• _Dataset records_

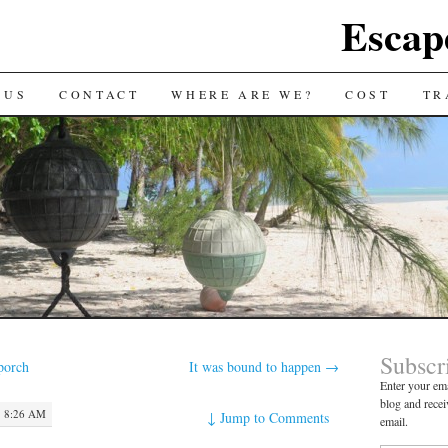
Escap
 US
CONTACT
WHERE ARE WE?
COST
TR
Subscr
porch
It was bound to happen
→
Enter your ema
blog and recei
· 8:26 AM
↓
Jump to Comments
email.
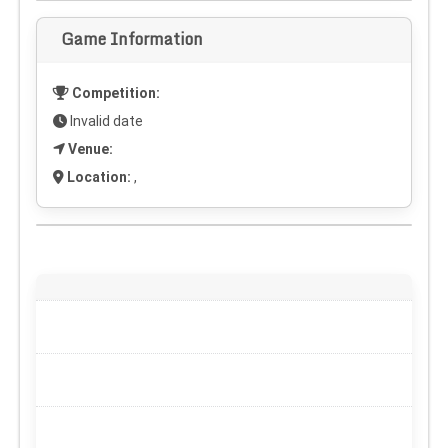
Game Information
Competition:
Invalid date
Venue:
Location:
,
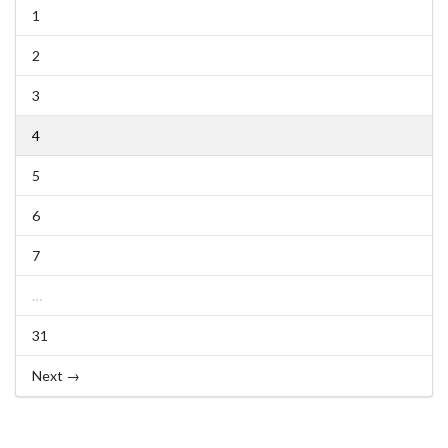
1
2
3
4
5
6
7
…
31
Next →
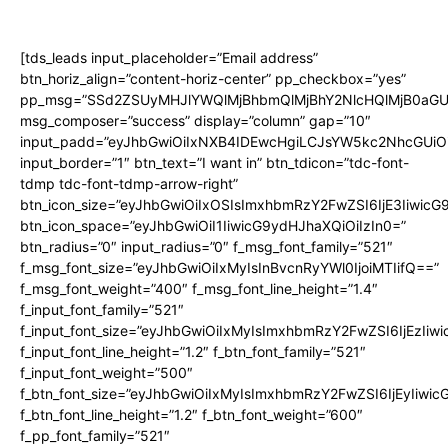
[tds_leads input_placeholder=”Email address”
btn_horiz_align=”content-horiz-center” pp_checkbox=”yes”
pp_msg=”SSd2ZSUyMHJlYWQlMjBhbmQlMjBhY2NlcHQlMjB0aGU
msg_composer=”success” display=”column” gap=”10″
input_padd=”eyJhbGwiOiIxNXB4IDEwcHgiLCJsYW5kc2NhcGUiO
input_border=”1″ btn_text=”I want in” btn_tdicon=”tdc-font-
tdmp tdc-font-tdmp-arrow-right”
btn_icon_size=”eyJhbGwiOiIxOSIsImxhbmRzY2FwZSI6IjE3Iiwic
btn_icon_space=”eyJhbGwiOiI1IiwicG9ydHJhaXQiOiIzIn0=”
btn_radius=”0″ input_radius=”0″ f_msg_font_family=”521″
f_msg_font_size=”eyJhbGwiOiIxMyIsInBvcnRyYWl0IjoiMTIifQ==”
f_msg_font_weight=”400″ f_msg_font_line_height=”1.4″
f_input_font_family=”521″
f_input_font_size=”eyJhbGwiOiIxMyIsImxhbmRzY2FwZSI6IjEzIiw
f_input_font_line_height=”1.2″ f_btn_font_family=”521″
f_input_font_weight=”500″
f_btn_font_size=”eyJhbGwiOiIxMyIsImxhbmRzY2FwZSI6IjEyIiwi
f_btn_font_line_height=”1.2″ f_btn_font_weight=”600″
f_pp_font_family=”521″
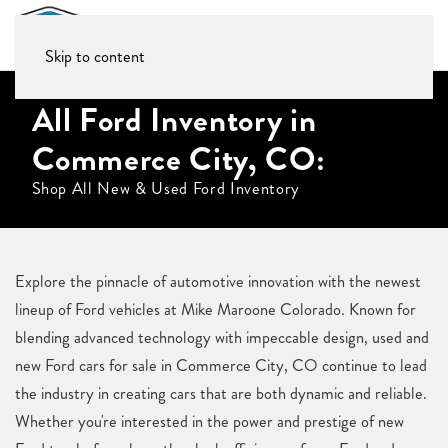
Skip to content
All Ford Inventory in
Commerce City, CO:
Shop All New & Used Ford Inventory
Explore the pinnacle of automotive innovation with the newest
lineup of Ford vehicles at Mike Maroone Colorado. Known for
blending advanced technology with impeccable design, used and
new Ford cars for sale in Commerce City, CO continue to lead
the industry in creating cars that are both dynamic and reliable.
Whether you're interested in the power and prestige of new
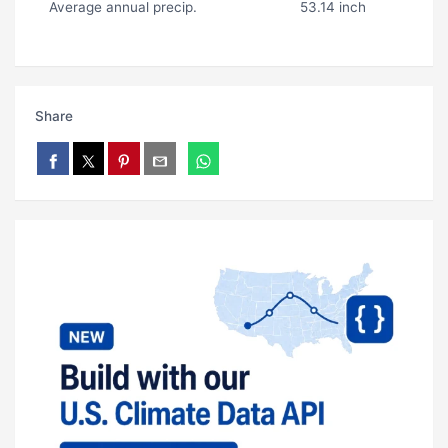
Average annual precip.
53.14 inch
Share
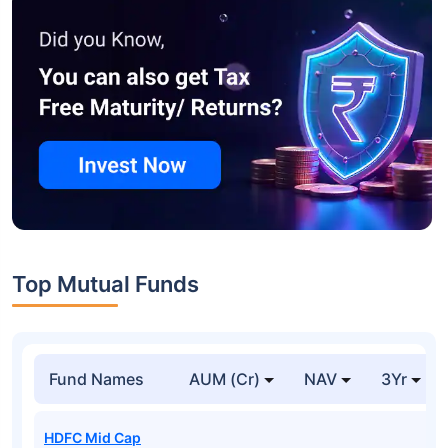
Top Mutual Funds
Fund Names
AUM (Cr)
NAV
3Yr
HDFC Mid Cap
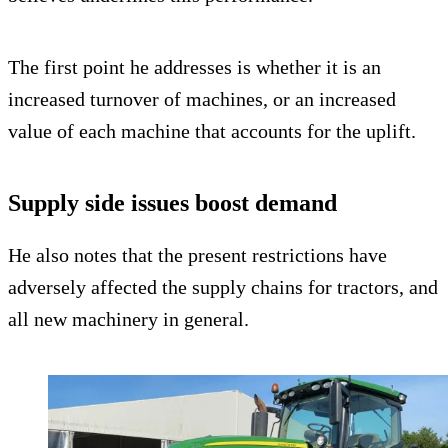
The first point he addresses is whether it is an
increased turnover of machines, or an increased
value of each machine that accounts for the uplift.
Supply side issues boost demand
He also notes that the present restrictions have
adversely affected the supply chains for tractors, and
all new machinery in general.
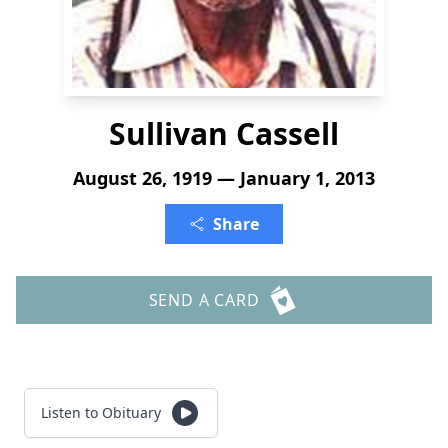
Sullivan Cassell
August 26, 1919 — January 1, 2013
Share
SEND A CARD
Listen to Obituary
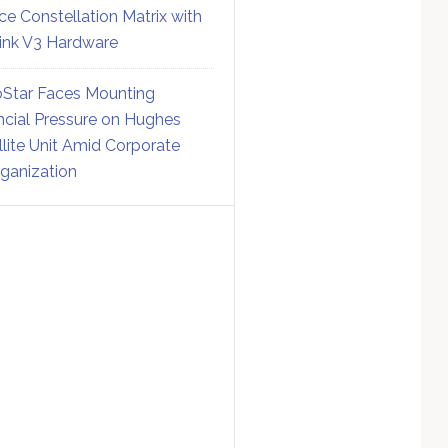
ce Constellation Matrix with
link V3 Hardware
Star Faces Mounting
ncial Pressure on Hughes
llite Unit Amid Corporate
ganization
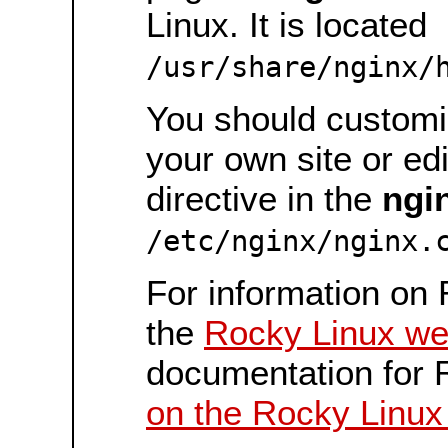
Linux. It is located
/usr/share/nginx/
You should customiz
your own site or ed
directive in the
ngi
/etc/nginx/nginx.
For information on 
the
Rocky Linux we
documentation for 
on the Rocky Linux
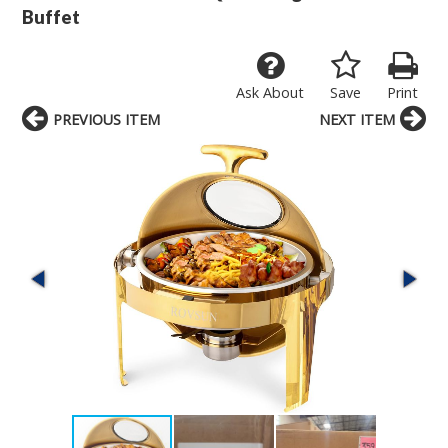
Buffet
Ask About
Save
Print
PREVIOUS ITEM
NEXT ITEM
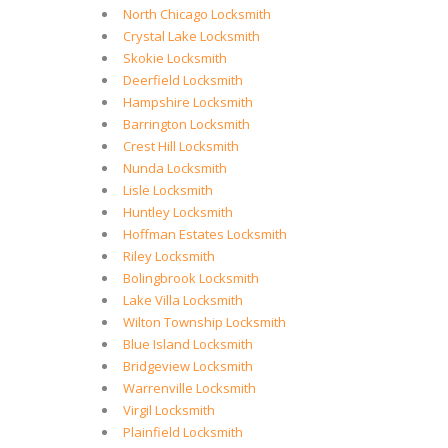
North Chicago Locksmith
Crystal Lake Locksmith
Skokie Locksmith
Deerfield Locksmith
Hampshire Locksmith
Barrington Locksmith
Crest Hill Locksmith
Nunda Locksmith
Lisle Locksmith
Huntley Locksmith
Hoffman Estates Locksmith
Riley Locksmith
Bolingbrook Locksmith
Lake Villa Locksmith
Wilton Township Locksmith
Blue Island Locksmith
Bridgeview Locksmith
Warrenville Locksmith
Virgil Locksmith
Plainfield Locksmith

• _Task details_
Find the lines above that hold "Commerce", then copy each of them.

• _Response to the task_
Commerce City, CO:
new Ford cars for sale in Commerce City, CO continue to lead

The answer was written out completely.